Effect of nicastrin on hepatocellular carcinoma proliferation and apoptosis through PI3K/AKT signalling pathway modulation

Xicheng Wang; Xining Wang; Yunxiuxiu Xu; Maolin Yan; Wenxin Li; Jie Chen; Tao Chen

doi:10.1186/s12935-020-01172-4

Effect of nicastrin on hepatocellular carcinoma proliferation and apoptosis through PI3K/AKT signalling pathway modulation

Cancer Cell Int. 2020 Mar 24:20:91. doi: 10.1186/s12935-020-01172-4. eCollection 2020.

Authors

Xicheng Wang^#^{1

2}, Xining Wang^#^{1

2}, Yunxiuxiu Xu^{1

2}, Maolin Yan³, Wenxin Li⁴, Jie Chen^{1

2}, Tao Chen^{1

2}

Affiliations

¹ 1Department of Hepatobiliary Surgery, Sun Yat-sen Memorial Hospital, Sun Yat-Sen University, Guangzhou, People's Republic of China.
² 2Guangdong Provincial Key Laboratory of Malignant Tumor Epigenetics and Gene Regulation, Medical Research Center, Sun Yat-sen Memorial Hospital, Sun Yat-sen University, Guangzhou, People's Republic of China.
³ 3Department of Hepatobiliary Surgery, Fujian Provincial Hospital, Provincial Clinical College of Fujian Medical University, 134 East Street, Fuzhou, 350001 People's Republic of China.
⁴ 4Department of Cardiology, The Eight Affiliated Hospital, Sun Yat-sen University, Shenzhen, People's Republic of China.

^# Contributed equally.

Abstract

Background: Increasing evidence has proven that the γ-secretase complex plays significant roles in the carcinogenesis of malignancies. However, the independent effect of nicastrin (NCSTN), the largest constituent of the γ-secretase complex, on the progression of hepatocellular carcinoma (HCC) remains to be discovered.

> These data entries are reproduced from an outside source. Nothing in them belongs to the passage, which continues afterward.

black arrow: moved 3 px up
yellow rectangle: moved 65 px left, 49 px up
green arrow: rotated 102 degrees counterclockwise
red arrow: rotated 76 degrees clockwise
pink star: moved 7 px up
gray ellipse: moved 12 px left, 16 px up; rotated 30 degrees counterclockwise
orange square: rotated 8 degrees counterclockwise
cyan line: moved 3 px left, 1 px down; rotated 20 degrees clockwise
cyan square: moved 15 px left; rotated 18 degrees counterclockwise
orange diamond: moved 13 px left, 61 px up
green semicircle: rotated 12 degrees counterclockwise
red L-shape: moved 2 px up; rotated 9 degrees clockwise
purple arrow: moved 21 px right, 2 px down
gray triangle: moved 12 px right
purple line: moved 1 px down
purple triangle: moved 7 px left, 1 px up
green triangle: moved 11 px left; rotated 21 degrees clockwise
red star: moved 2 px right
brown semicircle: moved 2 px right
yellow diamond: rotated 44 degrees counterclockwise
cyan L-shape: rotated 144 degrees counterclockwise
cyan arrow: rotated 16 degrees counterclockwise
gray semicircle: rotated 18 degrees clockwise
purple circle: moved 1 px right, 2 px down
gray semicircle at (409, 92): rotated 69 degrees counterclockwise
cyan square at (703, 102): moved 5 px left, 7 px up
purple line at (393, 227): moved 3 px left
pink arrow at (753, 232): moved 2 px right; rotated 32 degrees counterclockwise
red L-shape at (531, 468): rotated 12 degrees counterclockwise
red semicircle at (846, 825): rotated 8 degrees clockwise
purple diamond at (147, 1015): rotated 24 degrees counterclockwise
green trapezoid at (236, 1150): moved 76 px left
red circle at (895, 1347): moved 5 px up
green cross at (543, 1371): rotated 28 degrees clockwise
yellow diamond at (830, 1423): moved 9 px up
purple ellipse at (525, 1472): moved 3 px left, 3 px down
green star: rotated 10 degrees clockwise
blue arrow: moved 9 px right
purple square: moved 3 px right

Methods: In our study, we used open online databases, including the Oncomine database, GEPIA and KMPlotter, to analyse the expression of 4 genes and their correlation with prognosis in HCC. NCSTN expression in 60 HCC patients from our centre was determined by immunohistochemical staining and qRT-PCR. The clinical and prognostic significance of NCSTN expression were analysed statistically. Stable Sk-hep1 cell lines with NCSTN overexpression were established using lentivirus-based vectors, and RNAi technology was used to transiently downregulate NCSTN expression in HepG2 cell lines. Cell growth and apoptosis were assessed by using EdU, clone formation, flow cytometry and Western blotting assays.

Results: Bioinformatics analysis showed that NCSTN mRNA expression was generally higher in HCC tissues than in normal tissues according to a meta-analysis of 9 HCC datasets, excluding PS-1, PEN-2 and APH-1. Moreover, NCSTN was associated with a poor prognosis in HCC patients from The Cancer Genome Atlas (TCGA). Although the relationship between NCSTN levels and the clinicopathological features of HCC patients was not significant, a survival analysis of HCC patients from TCGA indicated that overall and disease-free survival were significantly associated with NCSTN expression. NCSTN expression in HCC cell lines regulated cell growth and apoptosis in vitro. NCSTN downregulation in HepG2 cells inhibited tumour growth ability in vivo. In addition, NCSTN downregulation in HepG2 cell lines decreased p-PI3K and p-Akt expression, and IGF1, a PI3K/Akt activator, neutralized the effects on PI3K and Akt phosphorylation. Moreover, NCSTN overexpression in Sk-hep1 cells activated the PI3K/Akt signalling pathway, and MK-2206, a PI3K/Akt inhibitor, reversed this activation according to Western blotting analysis.

Conclusions: We suggest that NCSTN serves as an oncogene in HCC by promoting growth and inhibiting apoptosis via the PI3K/Akt pathway, providing a potential novel therapeutic target for HCC treatment.

Keywords: Hepatocellular carcinoma; NCSTN; PI3K/AKT.